Educated drivers and riders make for safer drivers and riders. A motorcycle safety course ensures that a biker is as knowledgeable as possible about the varying hazards he may face on the road. There are also tangible benefits to taking a safety course. Some states require it to obtain your motorcycle license. Some states will consider whether a biker has completed such a course when assessing fault in an accident. And in some cases, it may affect your motorcycle insurance rates.

Find the Right Motorcycle Safety Course

Just like people don’t learn to drive cars by playing Gran Tourismo, they don’t learn to drive motorcycles by watching motocross. Motorcycle driver’s education isn’t part of high school curriculum, so it’s up to independent companies to deliver the classes that bikers need to safe on the road. The Motorcycle Safety Foundation operates courses in all fifty states for all levels of rider, and they even include an interactive game on their website, so anyone can see what it’s like to face the challenges unique to riding a motorcycle.

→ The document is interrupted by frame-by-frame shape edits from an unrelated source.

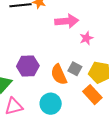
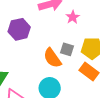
purple hexagon: (28, 66) -> (19, 29), moved

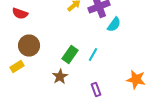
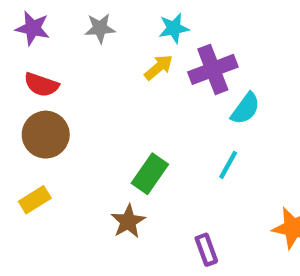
brown circle: (29, 46) -> (46, 135), moved
cyan line: (93, 54) -> (228, 165), moved

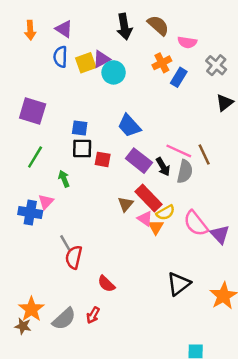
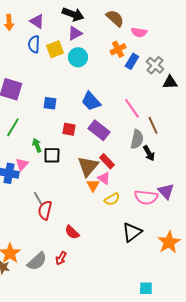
black arrow: (124, 27) -> (73, 14), moved, turned -60
purple triangle: (101, 59) -> (75, 33), moved
gray cross: (216, 65) -> (155, 65), moved
black triangle: (225, 103) -> (170, 82), turned 35
black square: (82, 149) -> (52, 155), moved
pink line: (179, 151) -> (132, 108), moved, turned 30
black arrow: (163, 167) -> (149, 153), moved
red rectangle: (149, 198) -> (107, 161), size x0.7
brown triangle: (126, 204) -> (88, 166), size x1.6
yellow semicircle: (165, 213) -> (112, 199), moved
pink semicircle: (196, 223) -> (146, 197), moved, turned -45
orange triangle: (156, 227) -> (93, 185), moved

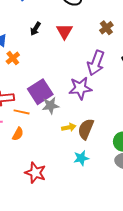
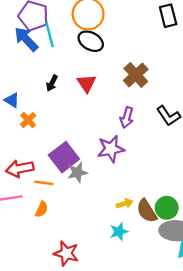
brown cross: (106, 28) -> (136, 75), size x1.5
purple arrow: (96, 63) -> (127, 118), size x0.7
yellow arrow: (69, 127) -> (125, 204), moved
brown semicircle: (86, 129) -> (147, 211), moved, turned -50

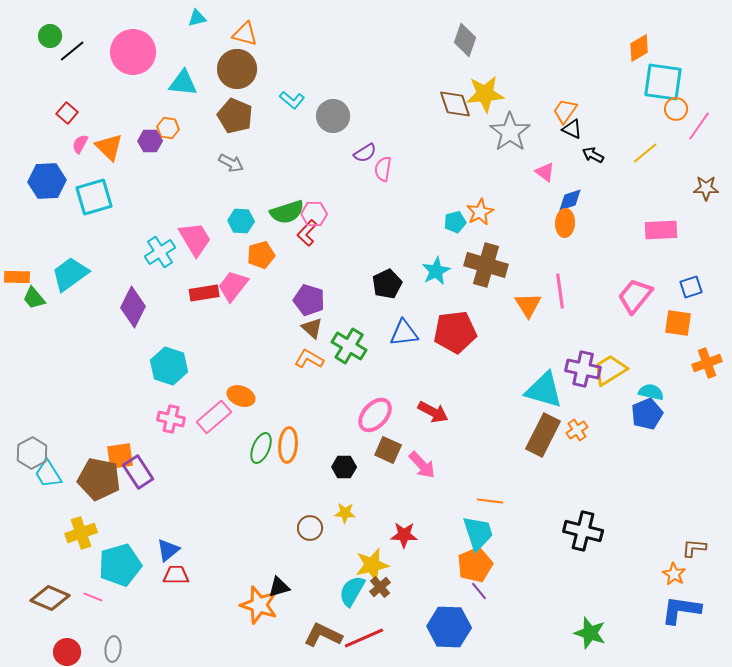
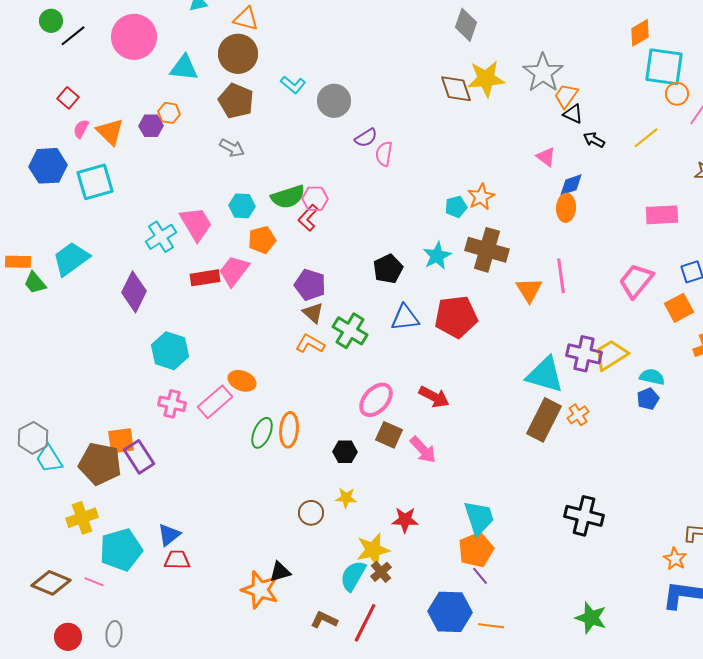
gray star: (510, 132) -> (543, 73), moved
orange square: (678, 323) -> (679, 308), turned -36
blue pentagon: (647, 414) -> (648, 399), size x0.7
orange line: (490, 501) -> (491, 626), moved
brown L-shape: (323, 635) -> (324, 620), size x0.7
red line: (364, 638) -> (365, 623), turned -39

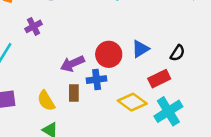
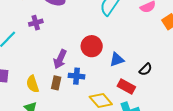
red circle: (109, 54) -> (92, 46), moved
purple arrow: (72, 64) -> (60, 59), turned -54
red rectangle: (159, 79) -> (126, 87), turned 42

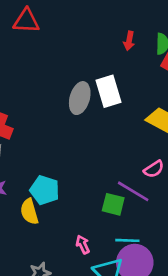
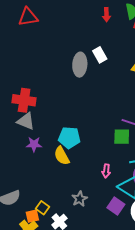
white rectangle: (108, 91) -> (100, 55), size x0.7
pink arrow: (83, 245) -> (106, 171), turned -136

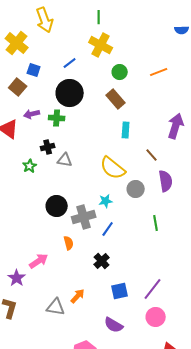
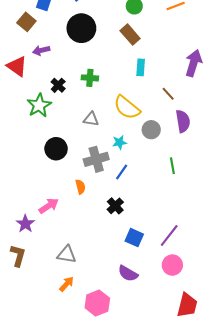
green cross: (57, 118) -> (90, 78), moved
black cross: (48, 147) -> (58, 85), turned -32
gray triangle: (65, 160) -> (91, 119), moved
green star: (30, 166) -> (39, 105), size x1.6
black circle: (57, 206) -> (56, 149), moved
blue square: (120, 291) -> (134, 238), turned 36
orange arrow: (78, 296) -> (67, 284), moved

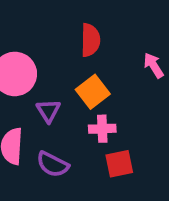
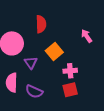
red semicircle: (90, 40) -> (41, 24), moved
pink cross: (102, 129) -> (70, 71), moved

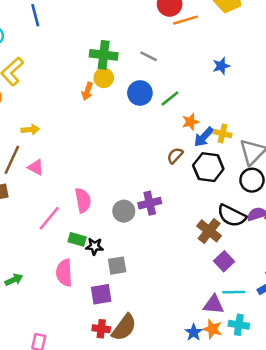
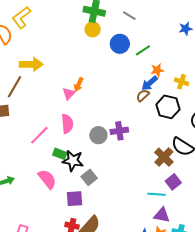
orange arrow: (87, 91) -> (79, 85), moved
yellow arrow: (30, 130) -> (31, 64), size x1.6
blue arrow: (204, 137) -> (150, 83), moved
pink triangle: (36, 167) -> (69, 94), moved, turned 40
black star: (94, 246) -> (73, 161), size x1.5
gray square: (117, 266) -> (89, 177), turned -35
pink semicircle: (64, 273) -> (47, 179), turned 140
cyan line: (234, 292) -> (156, 194), moved

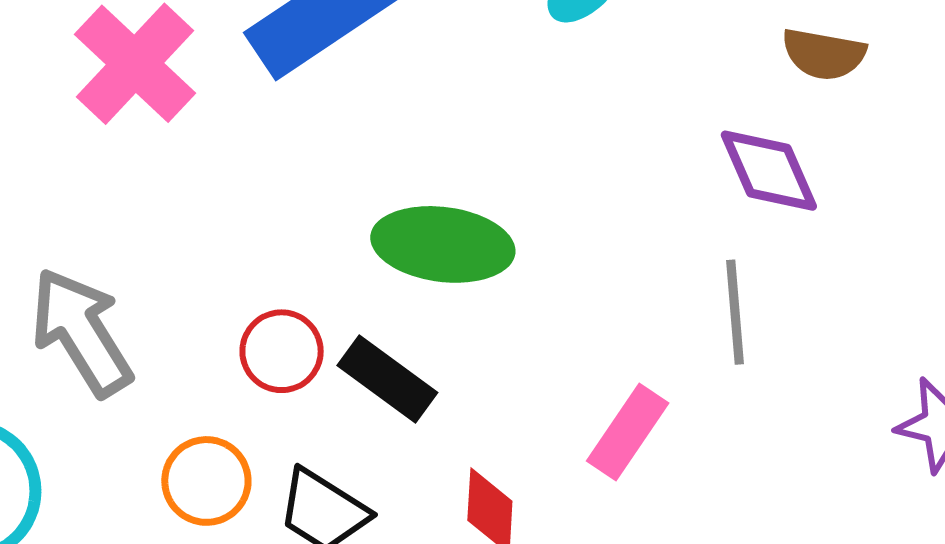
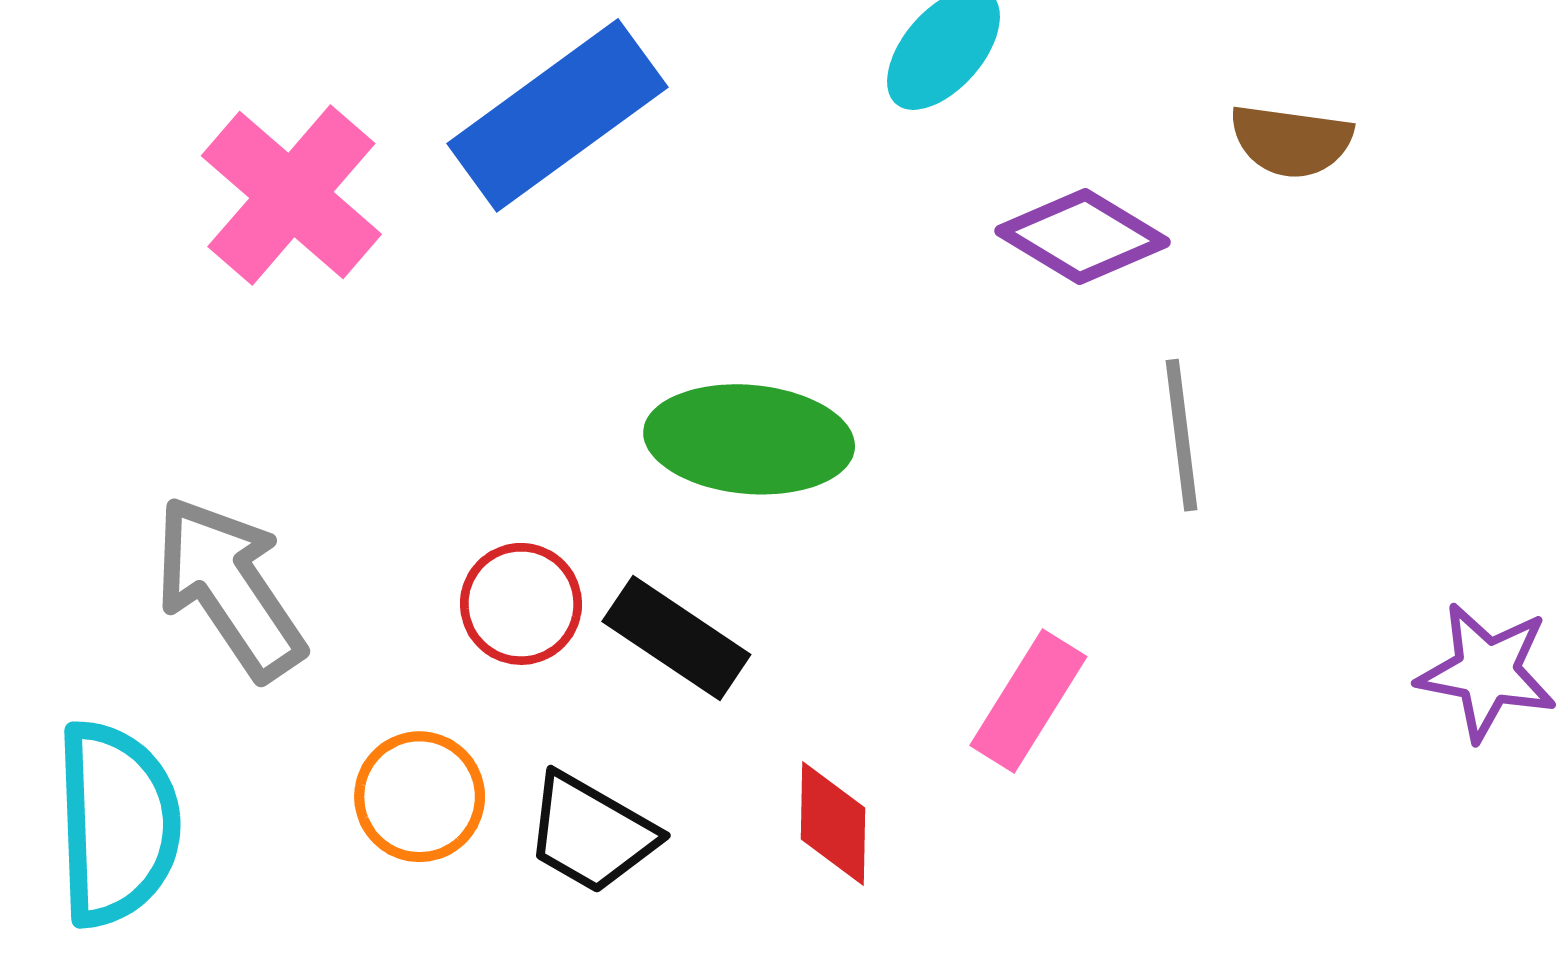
purple diamond: (769, 171) -> (1082, 237), moved, turned -33
gray line: (735, 312) -> (1182, 435), moved

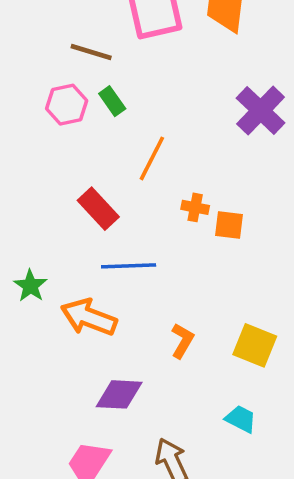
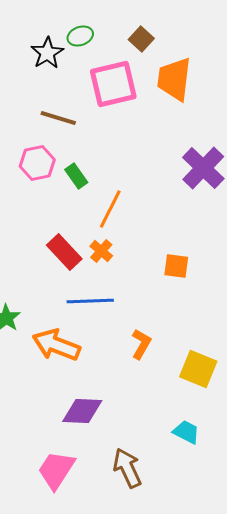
green rectangle: (112, 101) -> (76, 176), moved
orange cross: (195, 207) -> (101, 251), moved, turned 30
orange L-shape: (182, 341) -> (141, 344), moved

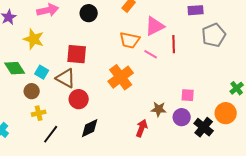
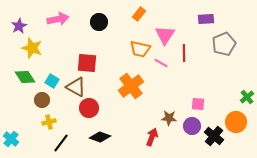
pink triangle: (155, 26) -> (165, 35), turned -30
yellow star: (34, 39) -> (32, 48), moved
black diamond: (90, 128) -> (100, 137), turned 45

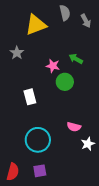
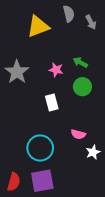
gray star: (17, 53) -> (17, 72), moved, size x1.6
green circle: (65, 82) -> (82, 87), moved
white rectangle: (30, 97) -> (52, 103), moved
purple square: (40, 171) -> (42, 181), size x1.6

Once you’ve obtained your motorcycle license, it’s a good idea to keep up with your education. The more confident you are in your skills, the more opportunities you have to do longer, more challenging rides. Many motorcycle safety schools offer courses for experienced bikers as well as beginners, so even if you’ve been riding for four decades, you can still keep your skills sharp.

Motorcycle Road Safety: Whose Job Is It?

More than half of motorcycle accidents are between a motorcycle and a four-wheeled vehicle. There are several reasons for this, but it highlights the importance of mutual awareness on the road. Motorcycles are smaller than cars and often move through traffic in ways drivers do not anticipate. For example, lane-splitting – the act of driving a motorcycle between two lanes of traffic – is not explicitly illegal in some states, but most drivers don’t expect a vehicle between two lanes of traffic.

Opponents of mandatory helmet laws advocate strongly for increased education and awareness on the road. While a good, solid helmet is probably not easily replaced by knowledge, the more educated you can be, the better (and safer) you’ll be on your bike.